Oh god - I want to cuddle them both! Gorgeous.


----------



## Kirsty (Sep 9, 2011)

Have you tried putting a warm hot water bottle wrapped in a sweatshirt you have worn fora couple of days, in his bed? This worked with our last dog when we brought him home and he was crying in the night.


----------



## caradunne (Nov 29, 2010)

Good luck Laura. A puppy and a baby are going to be very tough to begin with, as you say dead cute but there will be tears (yours!). There is nothing worse than being tired, I hope you get success tonight, hopefully you are already all asleep.


----------



## macey (Sep 30, 2011)

we brought macey home on friday evening 21st oct. shattered ! the first night wasnt too bad but last night was worse. i have tried putting her in the cage each time she nods off thought it may help her get used to it. shes beautiful and we all love her though we will try again 2nite wish us luck


----------



## Lauramegan (Sep 12, 2011)

oh good luck, we are struggling too really bad. Everytime he wines we take him outside and then he takes 20mins to fall asleep again. Tonight our aim is to ignore him completely, and let him learn that he has a toilet area in his cage I don't want to be sleeeeeepppy again!


----------



## Tressa (Aug 31, 2010)

macey said:


> we brought macey home on friday evening 21st oct. shattered ! the first night wasnt too bad but last night was worse. i have tried putting her in the cage each time she nods off thought it may help her get used to it. shes beautiful and we all love her though we will try again 2nite wish us luck


Haha. Yes.I do wish you luck - I remember those days so well I can only say - they pass


----------



## Jedicrazy (Apr 26, 2011)

I have to agree with the ignoring. Isaac is just missing his litter mates. Obi cried for the first two nights but was fine from night three onwards. I found leaving the radio on a talk show helped and something that had my smell on it.

If you're really bothered about the noise why don't you just tell the neighbours you have a new puppy and that there may some noise for a day or two. Oh and I'd be more worried about annoying my new neighbours than ones you are about to leave. Try to be strong and in a few days he will be fine. Good luck.


----------



## Lauramegan (Sep 12, 2011)

I don't have new neighbours as my new house is detached!! Woo! I have spoken to my neighbours and they are fine with it and understand so that's a weight off my mind now  its more just feeling bad, and it's very loud and keeps us up, it just seems easier at the time to go to him! But tonight we will be strong!!!


----------



## Tressa (Aug 31, 2010)

Lauramegan said:


> oh good luck, we are struggling too really bad. Everytime he wines we take him outside and then he takes 20mins to fall asleep again. Tonight our aim is to ignore him completely, and let him learn that he has a toilet area in his cage I don't want to be sleeeeeepppy again!

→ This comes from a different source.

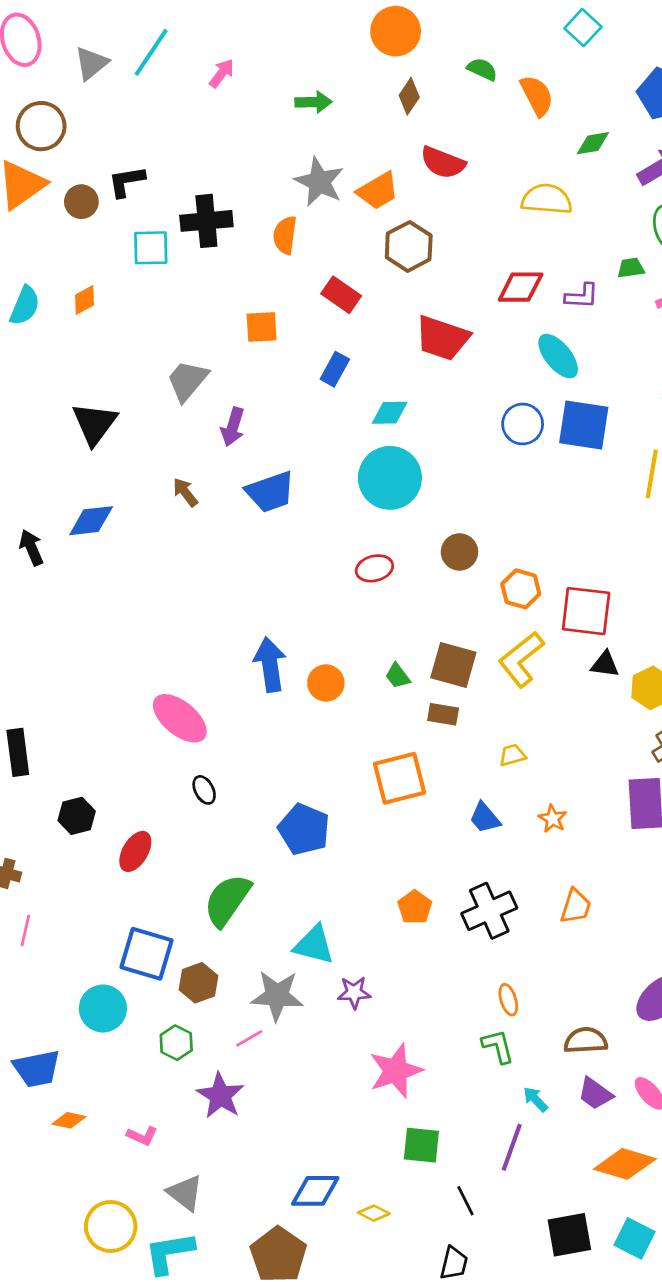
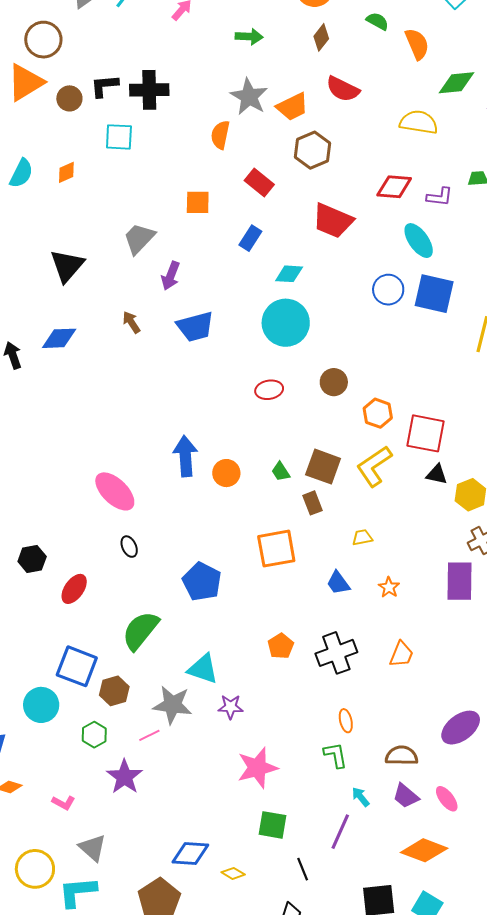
green diamond: (593, 143) -> (456, 83), size x1.4
black cross: (206, 221) -> (149, 90), moved
brown rectangle: (443, 714) -> (313, 503), turned 55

It is really tiring in the early days - I thought I was going to have meltdown at times. Good luck for tonight.:hug:


----------



## Janev1000 (Oct 4, 2011)

macey said:


> we brought macey home on friday evening 21st oct. shattered ! the first night wasnt too bad but last night was worse. i have tried putting her in the cage each time she nods off thought it may help her get used to it. shes beautiful and we all love her though we will try again 2nite wish us luck


It may be better to put her in the crate before she nods off so she can get used to the idea? A bit like making the baby fall asleep in the cot first! However, I've not even got my puppy yet - I'll probably be tearing my hair out next week!!


----------